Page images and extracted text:
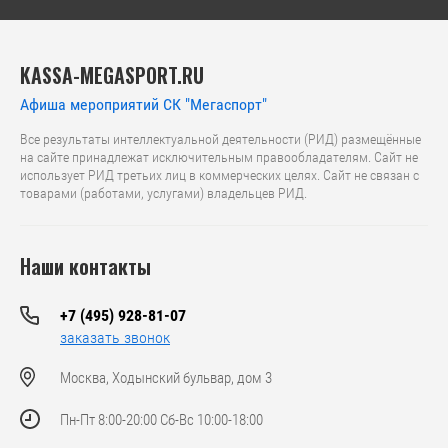
KASSA-MEGASPORT.RU
Афиша мероприятий СК "Мегаспорт"
Все результаты интеллектуальной деятельности (РИД) размещённые
на сайте принадлежат исключительным правообладателям. Сайт не
использует РИД третьих лиц в коммерческих целях. Сайт не связан с
товарами (работами, услугами) владельцев РИД.
Наши контакты
+7 (495) 928-81-07
заказать звонок
Москва, Ходынский бульвар, дом 3
Пн-Пт 8:00-20:00 Сб-Вс 10:00-18:00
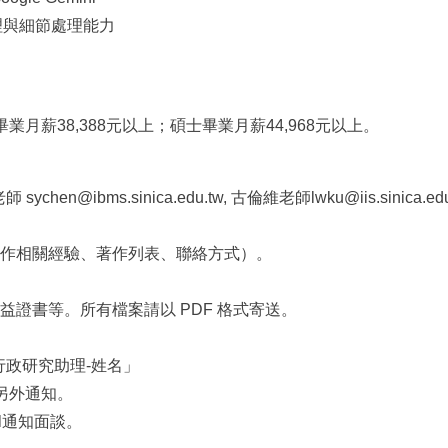
理與細節處理能力
月薪38,388元以上；碩士畢業月薪44,968元以上。
hen@ibms.sinica.edu.tw, 古倫維老師lwku@iis.sinica.edu
與工作相關經驗、著作列表、聯絡方式）。
多益證書等。所有檔案請以 PDF 格式寄送。
任行政研究助理-姓名」
另外通知。
l通知面談。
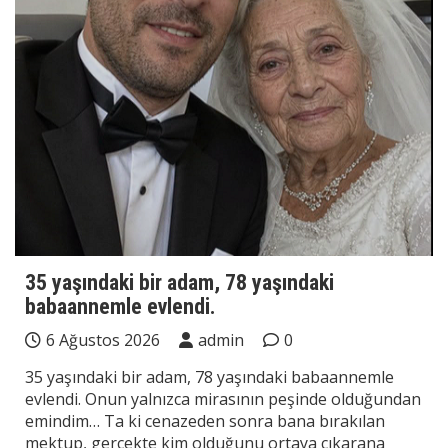
35 yaşındaki bir adam, 78 yaşındaki
babaannemle evlendi.
6 Ağustos 2026
admin
0
35 yaşındaki bir adam, 78 yaşındaki babaannemle
evlendi. Onun yalnızca mirasının peşinde olduğundan
emindim… Ta ki cenazeden sonra bana bırakılan
mektup, gerçekte kim olduğunu ortaya çıkarana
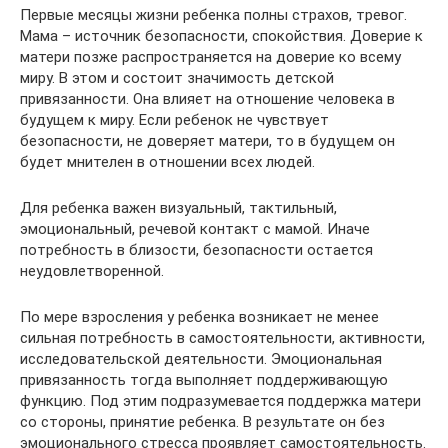
Первые месяцы жизни ребенка полны страхов, тревог.
Мама – источник безопасности, спокойствия. Доверие к
матери позже распространяется на доверие ко всему
миру. В этом и состоит значимость детской
привязанности. Она влияет на отношение человека в
будущем к миру. Если ребенок не чувствует
безопасности, не доверяет матери, то в будущем он
будет мнителен в отношении всех людей.
Для ребенка важен визуальный, тактильный,
эмоциональный, речевой контакт с мамой. Иначе
потребность в близости, безопасности остается
неудовлетворенной.
По мере взросления у ребенка возникает не менее
сильная потребность в самостоятельности, активности,
исследовательской деятельности. Эмоциональная
привязанность тогда выполняет поддерживающую
функцию. Под этим подразумевается поддержка матери
со стороны, принятие ребенка. В результате он без
эмоционального стресса проявляет самостоятельность.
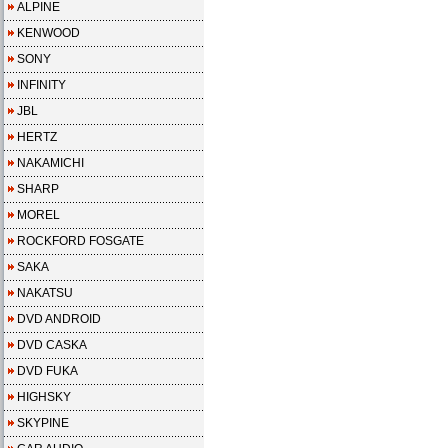
ALPINE
KENWOOD
SONY
INFINITY
JBL
HERTZ
NAKAMICHI
SHARP
MOREL
ROCKFORD FOSGATE
SAKA
NAKATSU
DVD ANDROID
DVD CASKA
DVD FUKA
HIGHSKY
SKYPINE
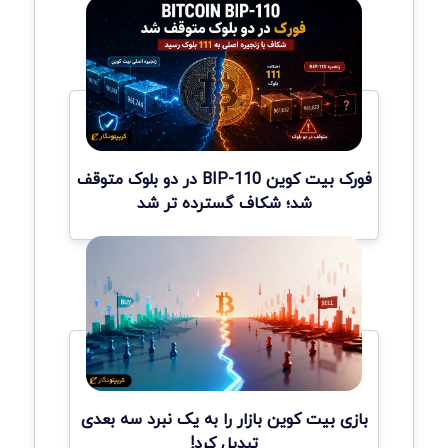
فورک بیت کوین BIP-110 در دو بلوک متوقف
شد؛ شکاف گسترده تر شد
بازی بیت کوین بازار را به یک نبرد سه بعدی
تبدیل کرد!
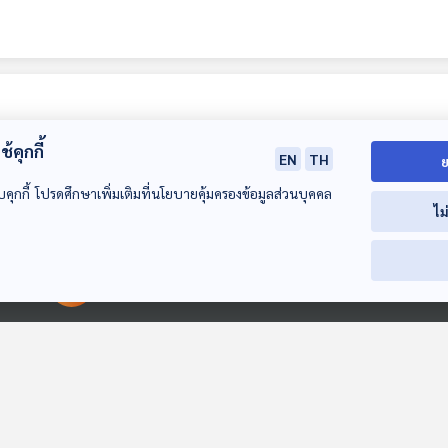
้คุกกี้
EN
TH
ย
บคุกกี้ โปรดศึกษาเพิ่มเติมที่นโยบายคุ้มครองข้อมูลส่วนบุคคล
ไม
26:46
26:46
2
00:00:00
00:00:00
เหตุปะทะ "ว้า-ไทใหญ่"
อินโดนีเซียผ่านร่าง
ครบรอบ 20 ปี
ใกล้ชายแดนไทย
กฎหมายเพิ่มบท
เนเธอร์แลนด์อ
สงครามตัวแทน?
ลงโทษคดีความ
ให้ทำการุณยฆาต
หน้าต่างโลก
หน้าต่างโลก
หน้าต่างโลก
รุนแรงทางเพศ
อย่างถูกต้องต
กฎหมาย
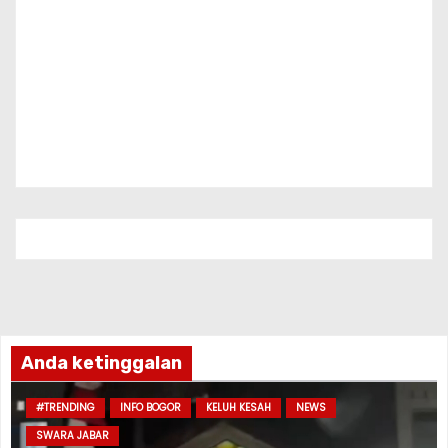
Anda ketinggalan
#TRENDING
INFO BOGOR
KELUH KESAH
NEWS
SWARA JABAR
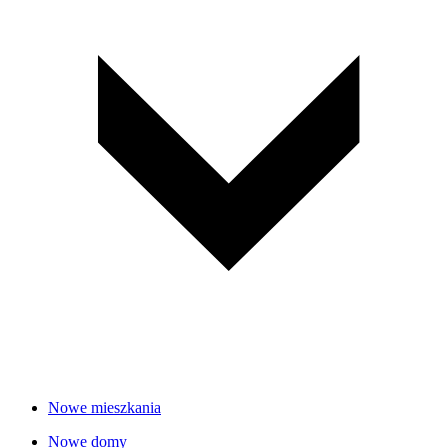
Nowe mieszkania
Nowe domy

*TASK INSTRUCTIONS*
In the entries above, some lines hold the string "потребность". Copy each of them.

*COMPLETED EXERCISE*
потребность в близости, безопасности остается
сильная потребность в самостоятельности, активности,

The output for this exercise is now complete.